───── Information given

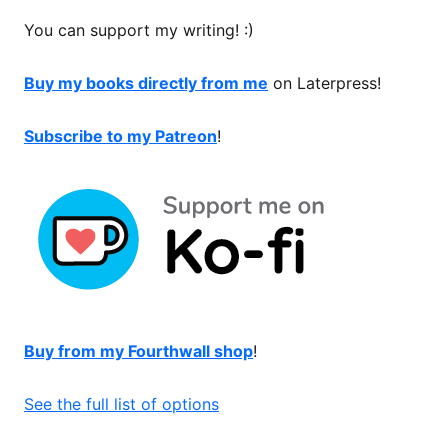
You can support my writing! :)
Buy my books directly from me
on Laterpress!
Subscribe to my Patreon
!
Buy from my Fourthwall shop
!
See the full list of options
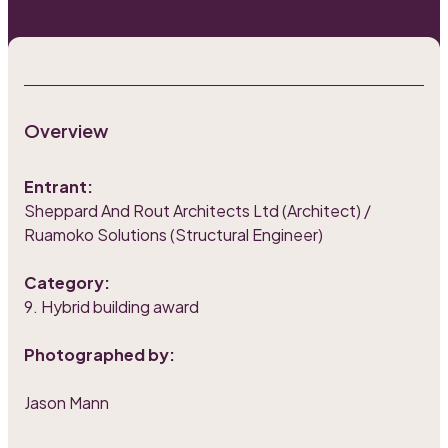
Overview
Entrant:
Sheppard And Rout Architects Ltd (Architect) /
Ruamoko Solutions (Structural Engineer)
Category:
9. Hybrid building award
Photographed by:
Jason Mann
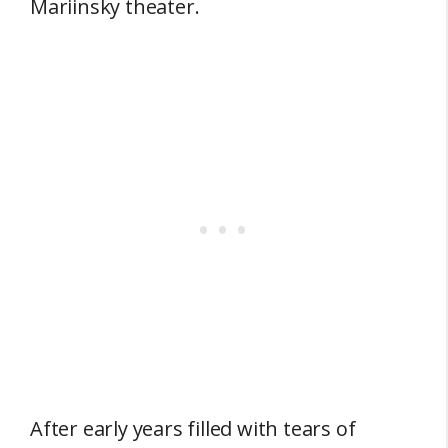
Mariinsky theater.
After early years filled with tears of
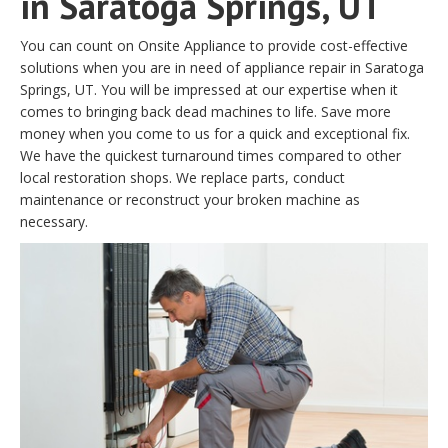
in Saratoga Springs, UT
You can count on Onsite Appliance to provide cost-effective
solutions when you are in need of appliance repair in Saratoga
Springs, UT. You will be impressed at our expertise when it
comes to bringing back dead machines to life. Save more
money when you come to us for a quick and exceptional fix.
We have the quickest turnaround times compared to other
local restoration shops. We replace parts, conduct
maintenance or reconstruct your broken machine as
necessary.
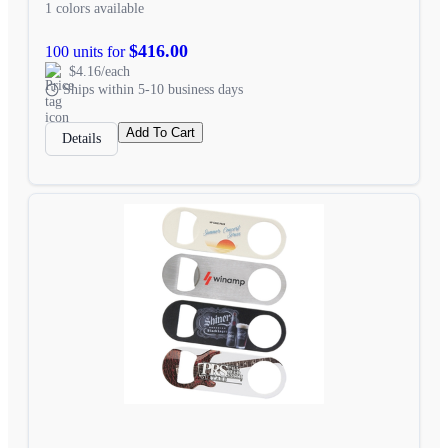
1 colors available
$416.00
100 units for
$4.16/each
Ships within 5-10 business days
Add To Cart
Details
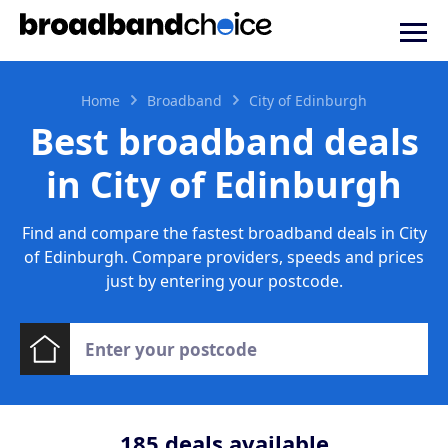
Home
Broadband
City of Edinburgh
Best broadband deals
in City of Edinburgh
Find and compare the fastest broadband deals in City
of Edinburgh. Compare providers, speeds and prices
just by entering your postcode.
185
deals available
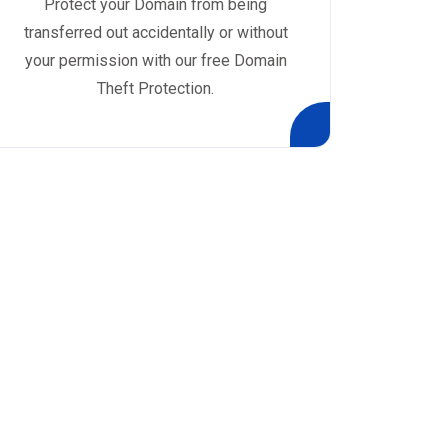
Protect your Domain from being
transferred out accidentally or without
your permission with our free Domain
Theft Protection.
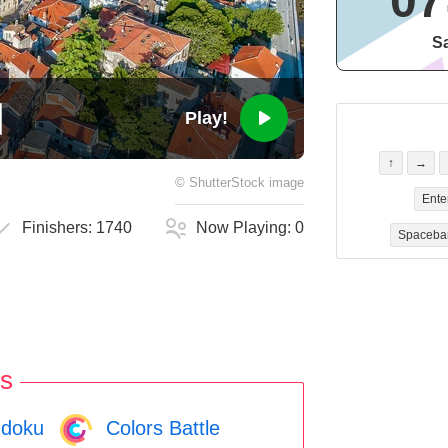
07
Sa
Play!
↑
→
©
ShutterStock
image
Ente
Finishers:
1740
Now Playing:
0
Spaceba
s
doku
Colors Battle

──────────

[What you need to do]
Please repeat the data above exactly as it appears, pictures excluded.

[Result of the task]
You can support my writing! :)
Buy my books directly from me
on Laterpress!
Subscribe to my Patreon
!
Buy from my Fourthwall shop
!
See the full list of options
Overview
Entrant:
Sheppard And Rout Architects Ltd (Architect) /
Ruamoko Solutions (Structural Engineer)
Category:
9. Hybrid building award
Photographed by:
Jason Mann
Mariinsky theater.
After early years filled with tears of
in Saratoga Springs, UT
You can count on Onsite Appliance to provide cost-effective
solutions when you are in need of appliance repair in Saratoga
Springs, UT. You will be impressed at our expertise when it
comes to bringing back dead machines to life. Save more
money when you come to us for a quick and exceptional fix.
We have the quickest turnaround times compared to other
local restoration shops. We replace parts, conduct
maintenance or reconstruct your broken machine as
necessary.
1 colors available
$416.00
100 units for
$4.16/each
Ships within 5-10 business days
Add To Cart
Details
Home
Broadband
City of Edinburgh
Best broadband deals
in City of Edinburgh
Find and compare the fastest broadband deals in City
of Edinburgh. Compare providers, speeds and prices
just by entering your postcode.
185
deals available
Protect your Domain from being
transferred out accidentally or without
your permission with our free Domain
Theft Protection.
07
Sa
Play!
↑
→
©
ShutterStock
image
Ente
Finishers:
1740
Now Playing:
0
Spaceba
s
doku
Colors Battle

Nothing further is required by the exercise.